Collected data:
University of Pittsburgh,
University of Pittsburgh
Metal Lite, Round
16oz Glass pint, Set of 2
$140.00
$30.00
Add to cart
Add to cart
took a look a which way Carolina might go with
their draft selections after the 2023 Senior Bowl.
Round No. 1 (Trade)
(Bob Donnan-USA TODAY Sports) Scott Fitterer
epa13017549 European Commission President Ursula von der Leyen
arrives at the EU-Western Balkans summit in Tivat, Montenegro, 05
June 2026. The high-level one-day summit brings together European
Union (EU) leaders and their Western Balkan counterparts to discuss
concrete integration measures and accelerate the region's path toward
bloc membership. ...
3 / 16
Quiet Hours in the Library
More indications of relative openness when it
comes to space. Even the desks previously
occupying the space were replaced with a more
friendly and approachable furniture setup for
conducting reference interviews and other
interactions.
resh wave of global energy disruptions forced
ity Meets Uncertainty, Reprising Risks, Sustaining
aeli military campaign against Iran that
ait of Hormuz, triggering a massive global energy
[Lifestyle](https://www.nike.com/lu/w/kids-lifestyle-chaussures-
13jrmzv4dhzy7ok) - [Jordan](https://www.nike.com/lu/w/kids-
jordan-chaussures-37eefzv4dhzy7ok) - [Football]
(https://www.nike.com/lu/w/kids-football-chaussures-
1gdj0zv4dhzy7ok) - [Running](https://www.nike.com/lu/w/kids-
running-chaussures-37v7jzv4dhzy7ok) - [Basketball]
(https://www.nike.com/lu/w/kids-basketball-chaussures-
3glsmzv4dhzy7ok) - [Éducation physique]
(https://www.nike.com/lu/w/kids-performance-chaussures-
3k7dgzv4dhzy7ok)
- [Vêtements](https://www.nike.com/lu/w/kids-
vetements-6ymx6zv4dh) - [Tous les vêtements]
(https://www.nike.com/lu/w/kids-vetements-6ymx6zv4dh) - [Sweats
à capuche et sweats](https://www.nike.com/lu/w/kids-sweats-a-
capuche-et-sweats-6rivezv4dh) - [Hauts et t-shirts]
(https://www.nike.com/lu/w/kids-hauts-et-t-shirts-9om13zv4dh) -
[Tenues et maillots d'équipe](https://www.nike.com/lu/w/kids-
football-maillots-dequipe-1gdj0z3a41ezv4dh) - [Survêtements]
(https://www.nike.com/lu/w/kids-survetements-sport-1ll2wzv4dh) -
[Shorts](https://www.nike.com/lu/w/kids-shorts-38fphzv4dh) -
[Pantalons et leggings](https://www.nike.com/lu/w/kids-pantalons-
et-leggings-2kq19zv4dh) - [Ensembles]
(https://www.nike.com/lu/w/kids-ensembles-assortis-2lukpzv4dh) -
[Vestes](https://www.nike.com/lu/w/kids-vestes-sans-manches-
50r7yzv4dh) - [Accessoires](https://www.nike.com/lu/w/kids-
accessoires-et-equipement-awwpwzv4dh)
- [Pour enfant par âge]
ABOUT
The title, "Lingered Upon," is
---
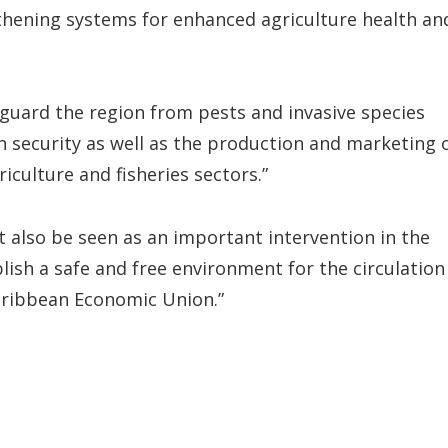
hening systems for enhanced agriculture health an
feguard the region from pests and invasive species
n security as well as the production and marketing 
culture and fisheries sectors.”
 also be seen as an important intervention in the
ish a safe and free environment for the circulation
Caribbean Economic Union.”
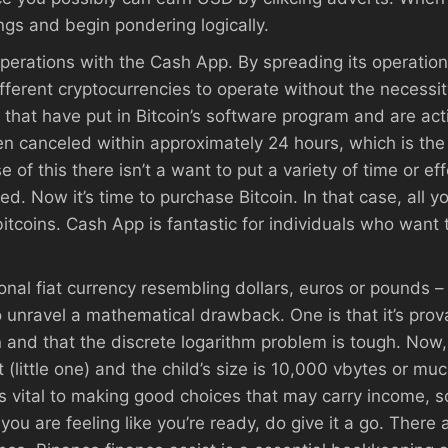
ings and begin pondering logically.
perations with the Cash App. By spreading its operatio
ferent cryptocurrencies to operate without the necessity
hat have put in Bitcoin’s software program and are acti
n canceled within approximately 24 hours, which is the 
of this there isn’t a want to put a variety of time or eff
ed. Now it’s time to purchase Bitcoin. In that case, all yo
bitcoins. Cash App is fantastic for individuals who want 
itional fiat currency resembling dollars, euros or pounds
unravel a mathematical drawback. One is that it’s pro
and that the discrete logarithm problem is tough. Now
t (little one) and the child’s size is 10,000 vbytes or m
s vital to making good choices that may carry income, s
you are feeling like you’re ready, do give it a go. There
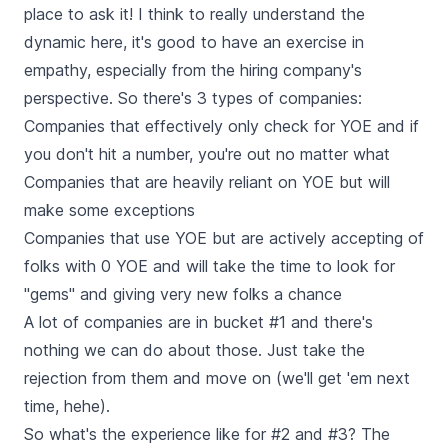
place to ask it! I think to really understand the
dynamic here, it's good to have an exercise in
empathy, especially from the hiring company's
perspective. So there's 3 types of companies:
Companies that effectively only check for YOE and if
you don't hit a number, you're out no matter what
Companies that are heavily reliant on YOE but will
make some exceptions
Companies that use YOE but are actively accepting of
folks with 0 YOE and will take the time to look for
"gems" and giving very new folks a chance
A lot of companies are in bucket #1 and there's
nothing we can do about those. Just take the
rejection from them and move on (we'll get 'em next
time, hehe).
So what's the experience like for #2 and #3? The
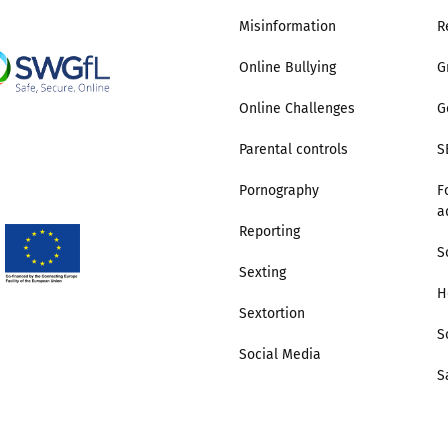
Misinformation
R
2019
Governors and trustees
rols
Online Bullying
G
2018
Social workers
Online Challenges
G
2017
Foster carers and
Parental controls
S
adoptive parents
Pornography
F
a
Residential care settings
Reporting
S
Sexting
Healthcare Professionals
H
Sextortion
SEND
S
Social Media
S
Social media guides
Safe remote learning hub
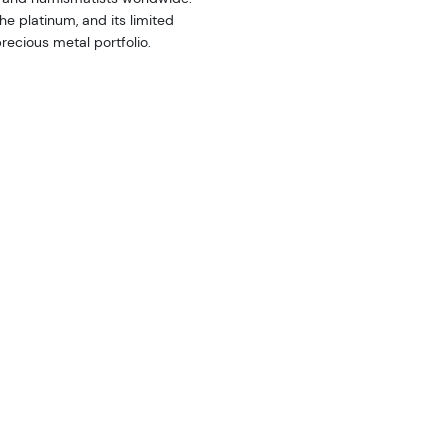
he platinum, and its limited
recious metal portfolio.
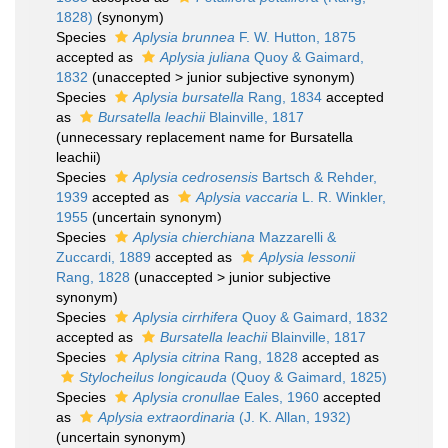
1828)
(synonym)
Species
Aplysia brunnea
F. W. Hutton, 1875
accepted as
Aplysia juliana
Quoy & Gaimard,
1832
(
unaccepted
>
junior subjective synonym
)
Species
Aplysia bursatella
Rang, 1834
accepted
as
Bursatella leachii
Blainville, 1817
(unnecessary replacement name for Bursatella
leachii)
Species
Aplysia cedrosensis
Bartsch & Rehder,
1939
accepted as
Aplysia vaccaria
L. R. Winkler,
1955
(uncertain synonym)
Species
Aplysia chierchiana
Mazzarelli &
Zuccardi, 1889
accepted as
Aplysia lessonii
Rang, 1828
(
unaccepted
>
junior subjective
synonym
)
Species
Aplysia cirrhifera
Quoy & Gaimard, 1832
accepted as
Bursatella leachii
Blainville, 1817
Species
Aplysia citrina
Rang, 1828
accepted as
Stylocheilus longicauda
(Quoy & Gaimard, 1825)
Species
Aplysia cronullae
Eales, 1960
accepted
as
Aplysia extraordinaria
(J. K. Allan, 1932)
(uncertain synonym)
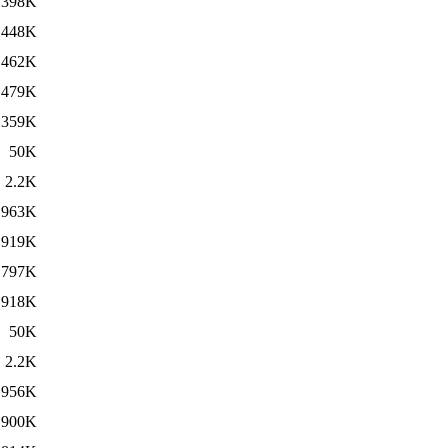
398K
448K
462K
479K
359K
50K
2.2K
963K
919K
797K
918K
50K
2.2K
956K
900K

ASSIGNMENT: Looking only at the data above, say how many of its lines contain the string "Western", and nothing more.

WORKED SOLUTION: 2